秦三道的脑海里全是珍子和徐树枝那两张泪人儿的脸。他耿耿于怀的,关于珍子红杏出墙的流言已烟消云散。他走出家门,来到村主任家的商店里。村主任姓李,叫李不多。他老婆可是出了名的快嘴张小凤,人称“大灵通凤姐”。此时,凤姐正坐在店里嗑着葵花,与包工头王小三的老婆郑秀月窃窃私语。秦三道听到一句,好像是说徐山的死与什么人打官司……又好像不是这个意思,但从她俩见到他时的表情看,这两个女人说的,肯定百分之百的与徐山的死,甚至与他秦三道有关。秦三道没理会这些,掏出钱来,买了一提牛奶、干葡萄之类的礼品,顺便开了凤姐几句玩笑,出了店门。

“喂,三道,你今儿个怎么了,钱,退你钱!”

凤姐追出门来,手里拿着一把零钱。

“算了,就当请凤姐喝茶了,你也挺辛苦的不是?”秦三道的意思是她一天到晚老嚼舌根,讽刺她一下。可凤姐是听进心里了,一只手把钱往兜里塞,满脸堆笑说:“哎哟三道,你还是挺重情的嘛,那我就谢谢你了!”

这“重情”二字从何说起?秦三道一想就明白了。看来这婆娘还真是厉害,一眼就看明白了秦三道今天的来意。

秦三道也不理会,回头向珍子家走去。

秦三道走后,凤姐就大肆向郑秀月宣讲秦三道的罗曼史。她说,秦三道原本是要和徐树枝的母亲珍子结婚的,因珍子家成份不好,秦三道的父亲硬生生的捧打鸳鸯,把他俩给拆散了。

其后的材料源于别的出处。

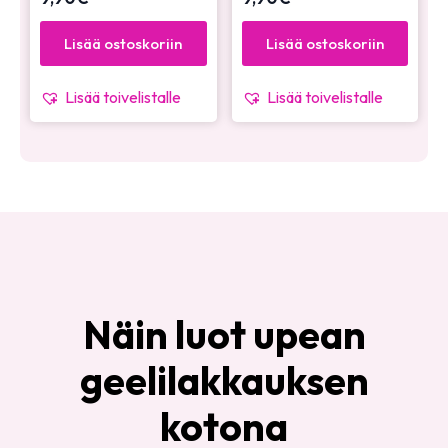
Lisää ostoskoriin
Lisää ostoskoriin
Lisää toivelistalle
Lisää toivelistalle
Näin luot upean
geelilakkauksen
kotona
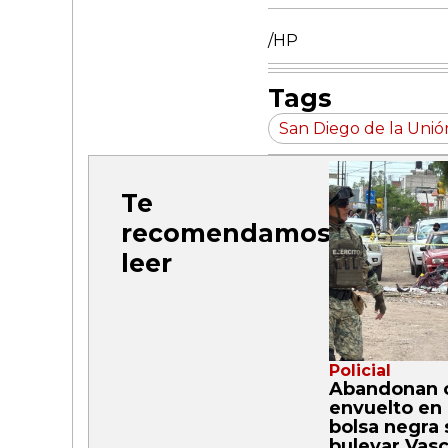
/HP
Tags
San Diego de la Unió
Te
recomendamos
leer
Policial
Abandonan 
envuelto en 
bolsa negra 
bulevar Vas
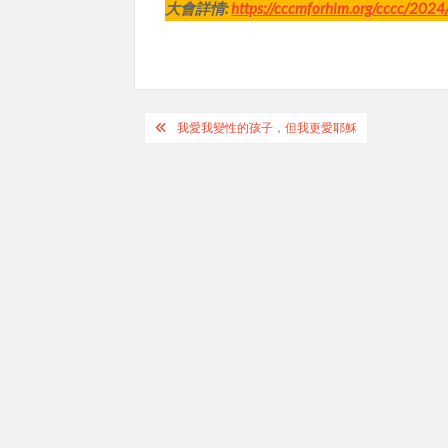
大會詳情:
https://cccmforhim.org/cccc/2024
Post
我愛我變性的孩子，但我更愛耶穌
navigation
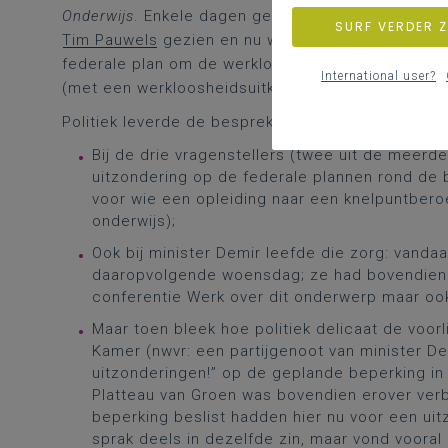
Onderwijs
. Enkele dagen geleden had ik al het inte
SURF VERDER 
Tim Pauwels
gezien en nu was er nog specifieker 
federale plan om de werkloosheidsuitkering te bep
International user?
(met een werkloosheidsuitkering) een opleiding v
Politiek leverde de bespreking toch wel een bijzo
Bij de drie vragenstellers (twee uit de meerde
uitzondering op de federale plannen rond de b
voor wie een opleiding naar een knelpuntbero
onderwijs);
Ook bij minister Demir leefde die zorg: vandaa
daaropvolgende woensdag; ze had bovendien al
conferentie Werk over dit onderwerp maar oo
Maar toen bleek hoe politiek delicaat de voor
Kamer (nwvr: een partijgenoot van minister D
uitzonderingen!” op de geplande beperking in 
Platteau van Groen was bovendien erover verba
beperking beslist hadden hier nu voor een uit
sprak deels in dezelfde zin, maar vond voora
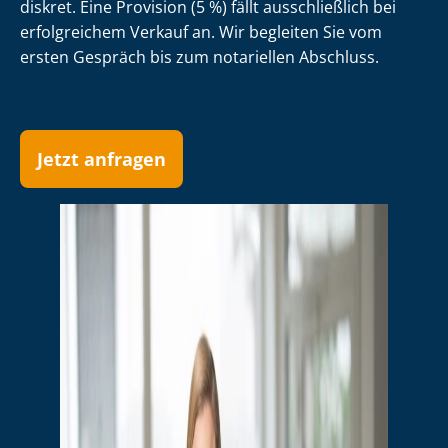
diskret. Eine Provision (5 %) fällt ausschließlich bei
erfolgreichem Verkauf an. Wir begleiten Sie vom
ersten Gespräch bis zum notariellen Abschluss.
Jetzt anfragen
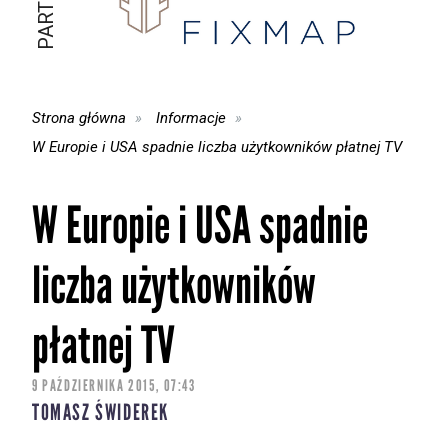
Strona główna
Informacje
W Europie i USA spadnie liczba użytkowników płatnej TV
W Europie i USA spadnie
liczba użytkowników
płatnej TV
9 PAŹDZIERNIKA 2015, 07:43
TOMASZ ŚWIDEREK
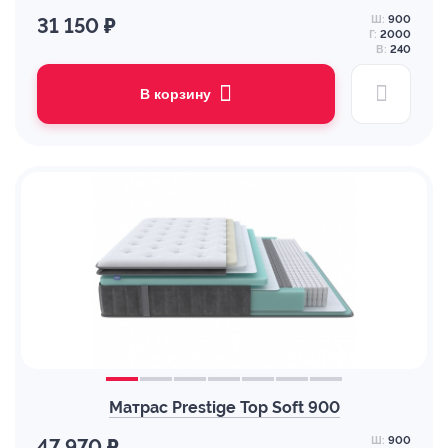
Ш:
900
31 150 ₽
Г:
2000
В:
240
В корзину
Матрас Prestige Top Soft 900
Ш:
900
47 970 ₽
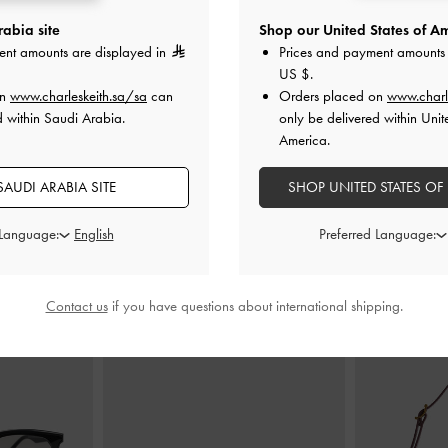
abia site
Shop our United States of Am
ent amounts are displayed in
Prices and payment amounts 
ليجنباك بكعب
حذاء لوسيانا مكشوف بكعب كيتن
صندل من الجلد 
US $
.
ببة
-
أحمر
وحزام خلفي من الجلد اللامع
-
أحمر
بلاتفو
on
www.charleskeith.sa/sa
can
Orders placed on
www.charl
d within Saudi Arabia.
only be delivered within Unit
0
350.00
America.
AUDI ARABIA SITE
SHOP UNITED STATES OF
 Language:
Preferred Language:
ارتديه مع
Contact us
if you have questions about international shipping.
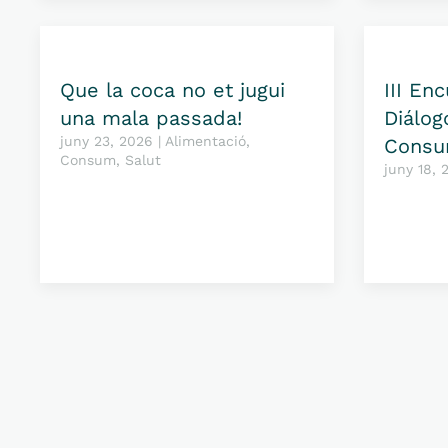
Que la coca no et jugui
III En
una mala passada!
Diálog
juny 23, 2026 | Alimentació,
Consu
Consum, Salut
juny 18,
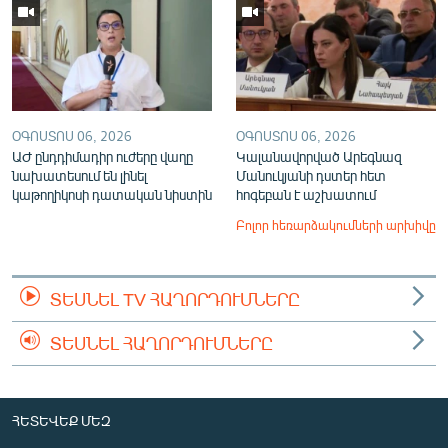
ՕԳՈՍՏՈՍ 06, 2026
ՕԳՈՍՏՈՍ 06, 2026
ԱԺ ընդդիմադիր ուժերը վաղը
Կալանավորված Արեգնազ
նախատեսում են լինել
Մանուկյանի դստեր հետ
կաթողիկոսի դատական նիստին
հոգեբան է աշխատում
Բոլոր հեռարձակումների արխիվը
ՏԵՍՆԵԼ TV ՀԱՂՈՐԴՈՒՄՆԵՐԸ
ՏԵՍՆԵԼ ՀԱՂՈՐԴՈՒՄՆԵՐԸ
ՀԵՏԵՎԵՔ ՄԵԶ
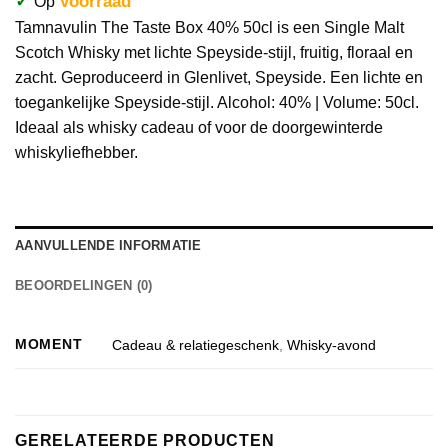
✓
Voorraad
Op
Tamnavulin The Taste Box 40% 50cl is een Single Malt
Scotch Whisky met lichte Speyside-stijl, fruitig, floraal en
zacht. Geproduceerd in Glenlivet, Speyside. Een lichte en
toegankelijke Speyside-stijl. Alcohol: 40% | Volume: 50cl.
Ideaal als whisky cadeau of voor de doorgewinterde
whiskyliefhebber.
AANVULLENDE INFORMATIE
BEOORDELINGEN (0)
MOMENT
Cadeau & relatiegeschenk
,
Whisky-avond
GERELATEERDE PRODUCTEN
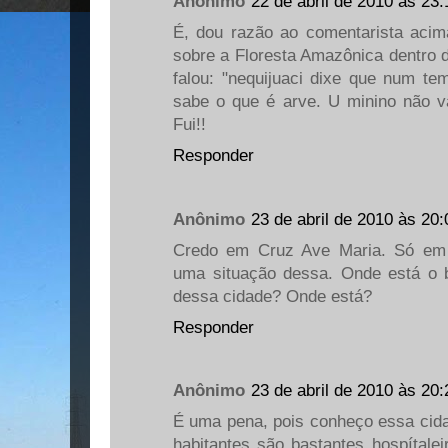
Anônimo
22 de abril de 2010 às 23:
É, dou razão ao comentarista acima
sobre a Floresta Amazônica dentro d
falou: "nequijuaci dixe que num te
sabe o que é arve. U minino não va
Fui!!
Responder
Anônimo
23 de abril de 2010 às 20:
Credo em Cruz Ave Maria. Só em 
uma situação dessa. Onde está o 
dessa cidade? Onde está?
Responder
Anônimo
23 de abril de 2010 às 20:
É uma pena, pois conheço essa cid
habitantes são bastantes hospítale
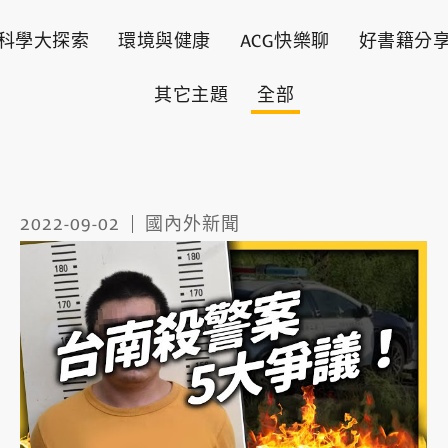
科學大探索
環境與健康
ACG快樂聊
好書籍分
其它主題
全部
2022-09-02
國內外新聞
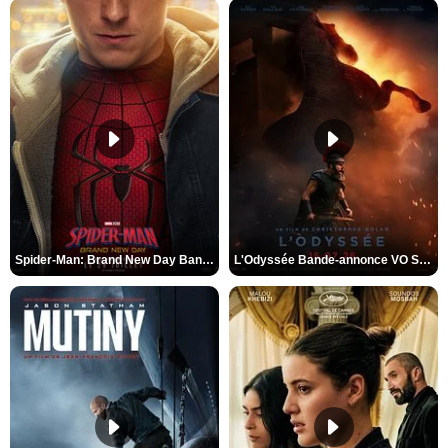
Spider-Man: Brand New Day Bande-annonce VO STFR
L'Odyssée Bande-annonce VO STFR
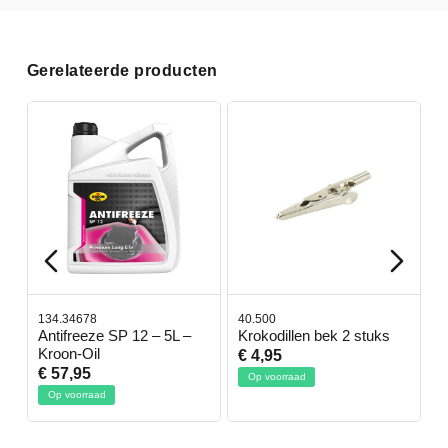
Gerelateerde producten
134.34678
40.500
7
-
Antifreeze SP 12 – 5L –
Krokodillen bek 2 stuks
G
Kroon-Oil
€ 4,95
€
€ 57,95
Op voorraad
Op voorraad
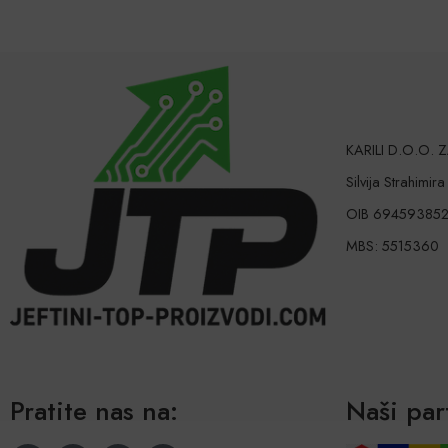
KARILI D.O.O.
Silvija Strahimir
OIB 69459385
MBS: 5515360
Pratite nas na:
Naši par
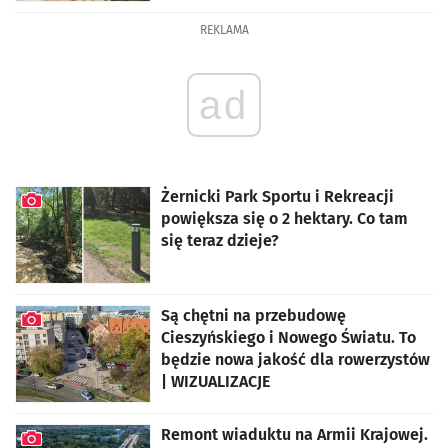
REKLAMA
ad
Żernicki Park Sportu i Rekreacji
powiększa się o 2 hektary. Co tam
się teraz dzieje?
artykuł z galerią zdjęć
Są chętni na przebudowę
Cieszyńskiego i Nowego Światu. To
będzie nowa jakość dla rowerzystów
| WIZUALIZACJE
artykuł z galerią zdjęć
Remont wiaduktu na Armii Krajowej.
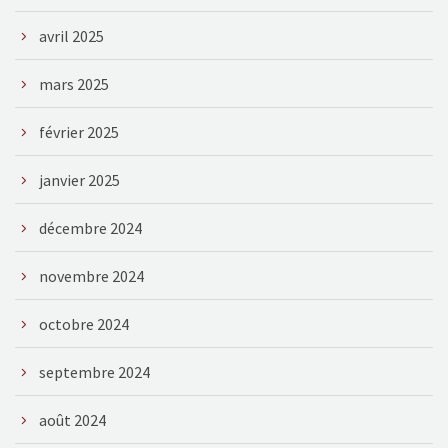
avril 2025
mars 2025
février 2025
janvier 2025
décembre 2024
novembre 2024
octobre 2024
septembre 2024
août 2024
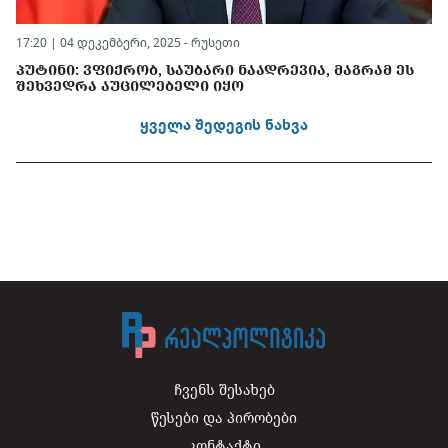
17:20 | 04 დეკემბერი, 2025 -
რუსეთი
ᲞᲣᲢᲘᲜᲘ: ᲕᲤᲘᲥᲠᲝᲑ, ᲡᲐᲣᲑᲐᲠᲘ ᲜᲐᲐᲓᲠᲔᲕᲘᲐ, ᲛᲐᲒᲠᲐᲛ ᲔᲡ
ᲨᲔᲮᲕᲔᲓᲠᲐ ᲐᲣᲪᲘᲚᲔᲑᲔᲚᲘ ᲘᲧᲝ
ყველა შედეგის ნახვა
ჩვენს შესახებ
წესები და პირობები
კონტაქტი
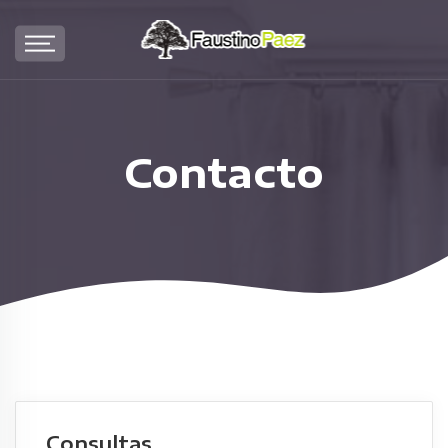
Contacto
Consultas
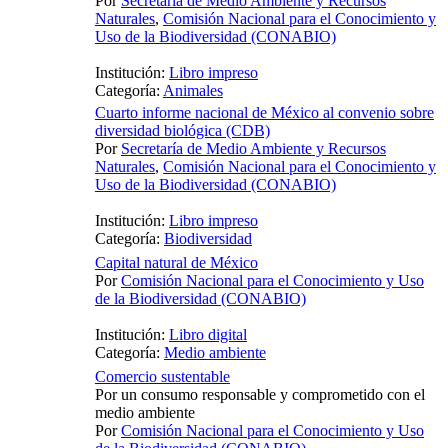
Por
Secretaría de Medio Ambiente y Recursos
Naturales
,
Comisión Nacional para el Conocimiento y
Uso de la Biodiversidad (CONABIO)
Institución:
Libro impreso
Categoría:
Animales
Cuarto informe nacional de México al convenio sobre
diversidad biológica (CDB)
Por
Secretaría de Medio Ambiente y Recursos
Naturales
,
Comisión Nacional para el Conocimiento y
Uso de la Biodiversidad (CONABIO)
Institución:
Libro impreso
Categoría:
Biodiversidad
Capital natural de México
Por
Comisión Nacional para el Conocimiento y Uso
de la Biodiversidad (CONABIO)
Institución:
Libro digital
Categoría:
Medio ambiente
Comercio sustentable
Por un consumo responsable y comprometido con el
medio ambiente
Por
Comisión Nacional para el Conocimiento y Uso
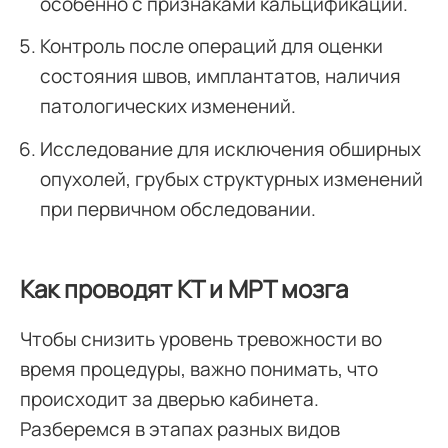
особенно с признаками кальцификации.
Контроль после операций для оценки
состояния швов, имплантатов, наличия
патологических изменений.
Исследование для исключения обширных
опухолей, грубых структурных изменений
при первичном обследовании.
Как проводят КТ и МРТ мозга
Чтобы снизить уровень тревожности во
время процедуры, важно понимать, что
происходит за дверью кабинета.
Разберемся в этапах разных видов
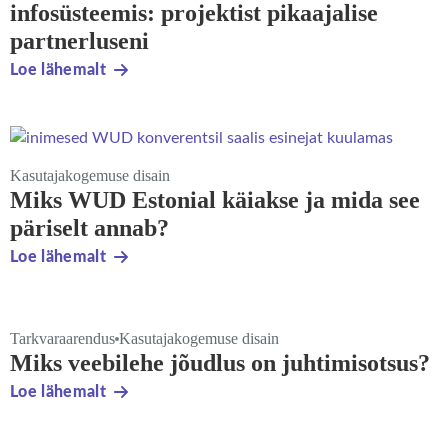
infosüsteemis: projektist pikaajalise
partnerluseni
Loe lähemalt
Kasutajakogemuse disain
Miks WUD Estonial käiakse ja mida see
päriselt annab?
Loe lähemalt
Tarkvaraarendus
Kasutajakogemuse disain
Miks veebilehe jõudlus on juhtimisotsus?
Loe lähemalt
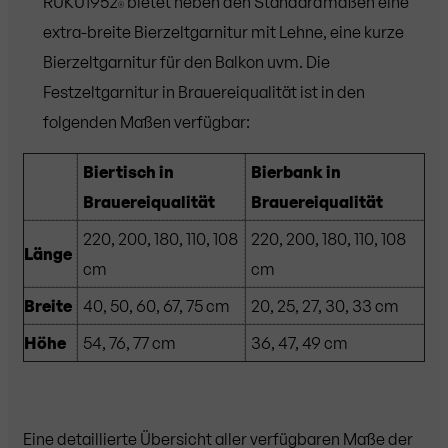
RUKU1952
bietet neben den Standardmaßen eine
®
extra-breite Bierzeltgarnitur mit Lehne, eine kurze
Bierzeltgarnitur für den Balkon uvm. Die
Festzeltgarnitur in Brauereiqualität ist in den
folgenden Maßen verfügbar:
Biertisch in
Bierbank in
Brauereiqualität
Brauereiqualität
220, 200, 180, 110, 108
220, 200, 180, 110, 108
Länge
cm
cm
Breite
40, 50, 60, 67, 75 cm
20, 25, 27, 30, 33 cm
Höhe
54, 76, 77 cm
36, 47, 49 cm
Eine detaillierte Übersicht aller verfügbaren Maße der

秦三道为此,和他父亲翻脸,跑出去好些年……

秦三道因徐山的死,心中涌起万千滋味。深一脚浅一脚,不觉进了珍子的院门。正要敲门,秦三道听见了儿子的声音:“大娘,让树枝和我到县城读卫校吧,读了这个学校,就可以回来办村卫生室。那样的话,村里人也少受些罪!”

“是呀妈,要是早有好医生的话,我爹就不会这样不明不白的死!”这是徐树枝的话。

秦三道生气了,这不是绕着弯骂自己是庸医吗?狗日的秦小小,胆子也太旺二了点了吧!

秦三道本想一脚踢开门,冲进屋去大骂儿子一通。可是他转念一想,这儿子说去县城读卫校,不就是学医吗?他转怒为喜,只要儿子愿学医,怎样都成!

秦三道把一大堆礼品放在门边,转身走了。

终于,徐树枝读卫校的事,得到了母亲的同意。她和秦小小喜不自胜,开门出来,准备再到秦小小家,给秦小小的父母说这事儿。一抬脚,徐树枝差点儿踩在那堆来历不明的礼品上。

“妈,快来看,这是谁拿来的!”

珍子把头探出来,看了看一大堆礼品,不却心里一阵激动。这是他送来的吧?她心里这么想,眼泪就要流出来。不觉抬头向远方望去。她看见了,秦三道,在前面小路拐弯的地方,正回头看她。但只是匆匆一瞬间,他……他就回头走了。

珍子的心里翻江倒海,不能自持……泪水,泻了下来。凉风吹过,满山秋叶都在飘动,珍子的心一阵瑟缩,满目枯黄的野草在秋风中颤抖。徐树枝和秦小小已经走了,她就蹲在门口,看眼前这贫瘠的村庄内外的柏杨、槐树和枫树,一棵棵都急着换叶,扬扬洒洒。而珍子的心被一阵阵的孤独袭来,事个人也倦缩成了一截枯树桩。风更加猛烈了,整个村庄都在珍子的泪光中颤抖起来。